**THE PROBLEM**
Copy the entries exactly. Their pictures do not belong in the copy.

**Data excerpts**
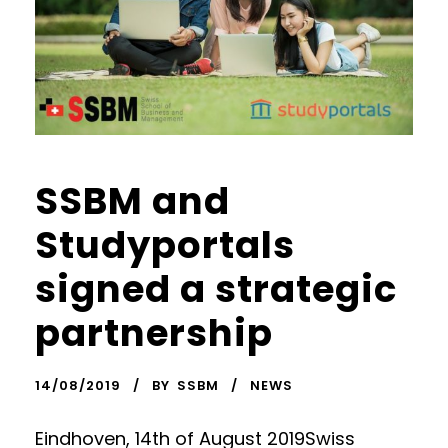
SSBM and
Studyportals
signed a strategic
partnership
14/08/2019
BY
SSBM
NEWS
Eindhoven, 14th of August 2019Swiss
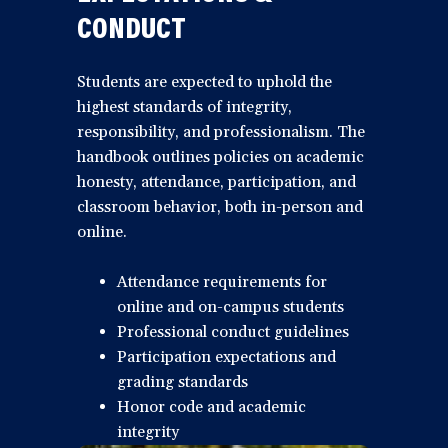
CONDUCT
Students are expected to uphold the
highest standards of integrity,
responsibility, and professionalism. The
handbook outlines policies on academic
honesty, attendance, participation, and
classroom behavior, both in-person and
online.
Attendance requirements for
online and on-campus students
Professional conduct guidelines
Participation expectations and
grading standards
Honor code and academic
integrity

**OUTPUT FOR THIS TASK**
SSBM and
Studyportals
signed a strategic
partnership
14/08/2019
BY
SSBM
NEWS
Eindhoven, 14th of August 2019Swiss
CONDUCT
Students are expected to uphold the
highest standards of integrity,
responsibility, and professionalism. The
handbook outlines policies on academic
honesty, attendance, participation, and
classroom behavior, both in-person and
online.
Attendance requirements for
online and on-campus students
Professional conduct guidelines
Participation expectations and
grading standards
Honor code and academic
integrity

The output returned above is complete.